The illustration is this person moving forward into the past with this backpack of experiences and memories.  Stop/Wait, I am reacting to something and the original cue and reason for my reaction is in the backpack somewhere!

People and their brain actually do well with one time BIG  stressors if they know what it is and it makes sense.  MAKING SENSE OF YOUR REACTIONS with your individual history is a key to less intense stress. Our bodies and emotions  provide direct cues for why we are reacting.

EXAMPLE:  James often runs in and out of burning buildings. Last week he tripped over a hose.  Most people would be very scared, but since James is adapted to this type of experience he react by being angry and then telling his team captain.   because it all makes sense with his daily life in the past 5 years his reaction doesn’t last long.

So let’s unpack your backpack spread it around and find out where your reactions come from and get the story together.  If you have had very strong negative or dangerous experiences in your past just make a few notes with few words on the timeline.  This outline is not a way to re-experience the worst times in your life but to see what your brain is using as self-referencing.

You only do this once in the program.  After writing out part two, many people begin to relax, “Oh, this makes sense… of course I react this way”.

Take your time and get a good outline:

SELF AWARENESS + SELF KNOWLEDGE + SELF DIRECTION.  Your current reactions to stress make sense because of past experiences.

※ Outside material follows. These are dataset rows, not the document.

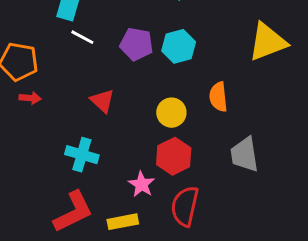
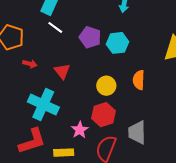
red arrow: (30, 98) -> (30, 64), moved
gray trapezoid: (244, 154) -> (137, 132), moved
cyan cross: (82, 155) -> (43, 105), size x1.4

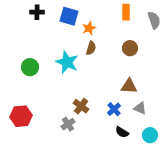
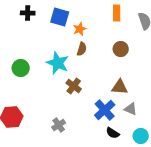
brown cross: (81, 106) -> (74, 86), moved
blue cross: (114, 109) -> (105, 110), size x1.5

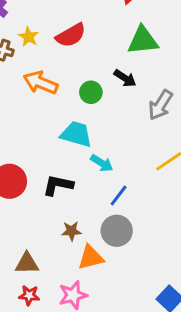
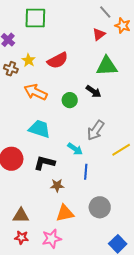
gray arrow: (160, 105) -> (96, 130), moved
cyan trapezoid: (76, 134) -> (39, 129), moved
blue line: (119, 196) -> (86, 172), turned -35
brown star: (71, 231) -> (57, 185), moved
gray circle: (117, 231) -> (100, 207), moved

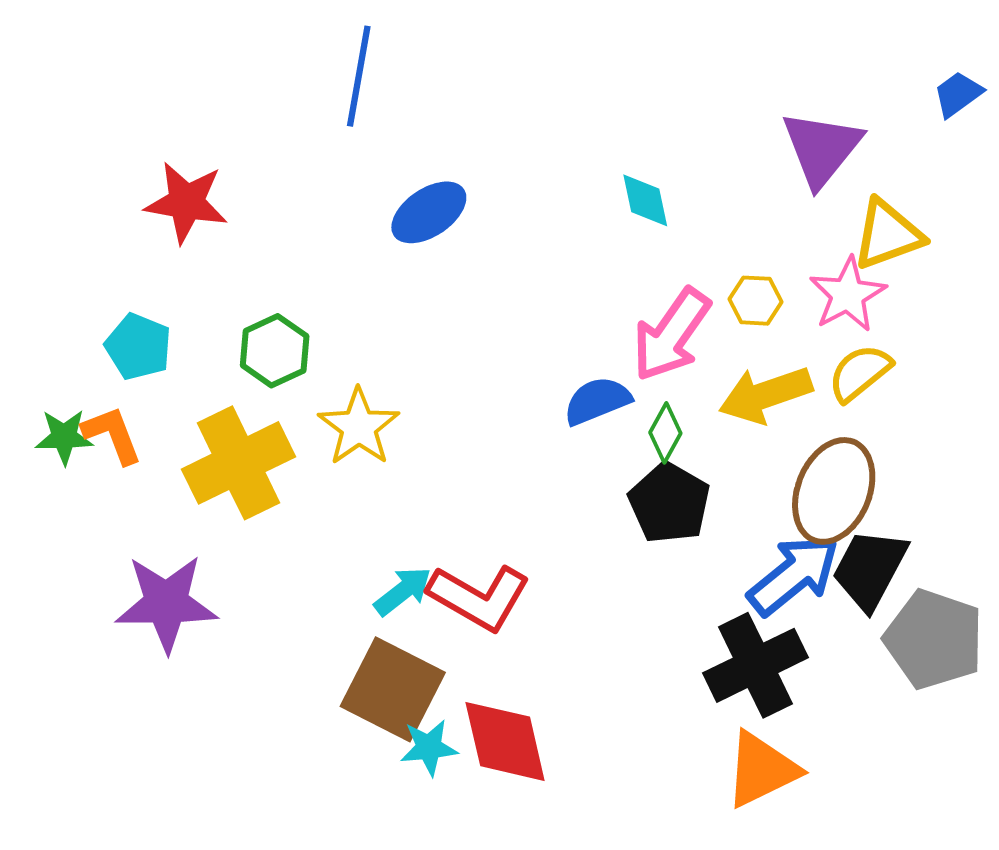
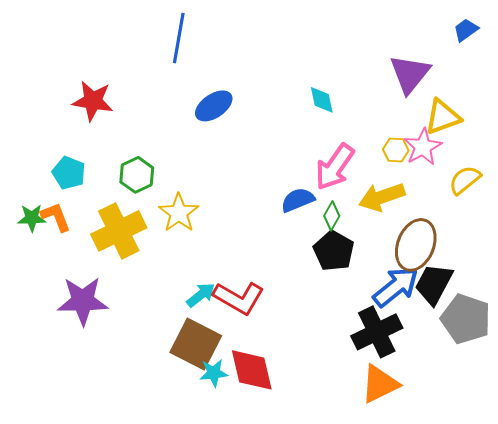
blue trapezoid: (958, 94) -> (466, 30), moved
yellow hexagon: (756, 301) -> (396, 150), moved
yellow semicircle: (860, 373) -> (465, 180), moved

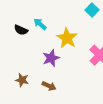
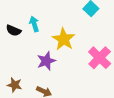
cyan arrow: (40, 24) -> (34, 24), turned 32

These experiences have meaning – that is why they stuck in your brain.

EXAMPLE:  Maria  adapted to stress by trying to shut down her real emotions.   She has stomach aches and shyness from an early age. It is easier for her to be alone but she “forces” herself to eat and drink and be social all the time and the result is reflux heartburn and recently IBS and migraines.

Maria has dealt with a theme of not being good enough for a long time. So she avoids any conversations and has  a fear of it becoming a disappointment to others.  Maria grew up as an only child. Both parents are scientists who had lively discussions at dinner every night about scientific topics. Maria was too young to participate.  Having little to contribute to the conversation, she assumed that her daily issues were not important.  So she felt like as weak and not so smart.  In High school and college May worked very hard to get good grades. She didn’t have many experiences of being involved with people in ways that were relaxing or fun.

In college Maria started experiencing problems with her digestion and was diagnosed with IBS.   While she was sitting in the library her head began to feel like it was going to crack and her vision got blurred. A panic attack as happening.

In the ER the doctor explained that the medication was a temporary fix and that this kind of recurring panic could continue to recur if she did not add relaxation to her life.

Maria lives in chronic stress levels 5 and 6. She lives in fear of not measuring up to a high standard.  She has become more aware of her body cues at levels 3-4

CHECK IN:  Of course I am reacting this way… brunch with friends all talking about performing and achieving… My usual theme. OK this started way back at home around the dinner table when I was 6 yrs old. Of course I

The Day 6 worksheet is a game changer.  You will see how small stresses in your everyday experience of being a child and teen add up over time.  Your ADAPTIVE behavior is a positive aspect of how you were able to cope with the stress of these years.

EXPERIMENT:   Look for a theme running through this page.  Highlight the same cues as you review it from your current age to childhood and back to the current time.    You will see that you are very familiar with the cues for stress and find out the answer to one of the key questions:   what is making me feel this way?”